Chicago setlist went heavy on the hits

They certainly touched on many of the songs that now define their place in music history, including such hits as “Beginnings,” “Make Me Smile,” “25 or 6 to 4,” “Does Anybody Really Know What Time It Is?,” “Free,” “Saturday in the Park” and “Feelin’ Stronger Every Day.”

If you own “Chicago IX: Chicago’s Greatest Hits,” you went in really well prepared, because they played the whole thing in addition to such later hits as “If You Leave Me Now,” “Hard to Say I’m Sorry” and “You’re the Inspiration.”

Neil Donell’s vocals on those later hits were often awe-inspiring, especially that high note that refused to end on “You’re the Inspiration.” “Hard to Say I’m Sorry” was another show of force for Donell’s vocals. During their cover of the Spencer Davis Group hit “I’m a Man” (as featured on 1969’s “The Chicago Transit Authority”), they relinquished the stage to drummer Wally Reyes, Jr. and percussionist Ramon “Ray” Yslas, who earned a spontaneous standing ovation for an extended solo that offset dazzling displays of proficiency with personality.Ray Herrmann also had plenty of opportunities to show what he can do on sax. And guitarist Tony Obrohta turned in a number of impressive solos, from “(I’ve Been) Searchin’ So Long” to “You’re the Inspiration.” 

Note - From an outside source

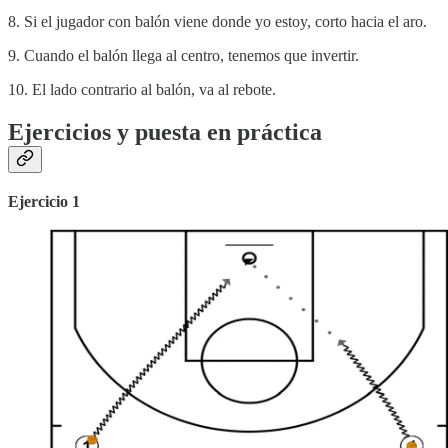
8. Si el jugador con balón viene donde yo estoy, corto hacia el aro.
9. Cuando el balón llega al centro, tenemos que invertir.
10. El lado contrario al balón, va al rebote.
Ejercicios y puesta en práctica
Ejercicio 1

After bringing their set to a powerful conclusion with “Saturday in the Park” and “Feelin’ Stronger Every Day,” Chicago returned for an encore that opened with “Free” before Obrohta cranked out the opening riff of the song you knew they couldn’t leave without playing: “25 or 6 to 4,” which also featured a great vocal from Donell. Overall, the concert was fantastic and the sound was spectacular at the Forum in Inglewood.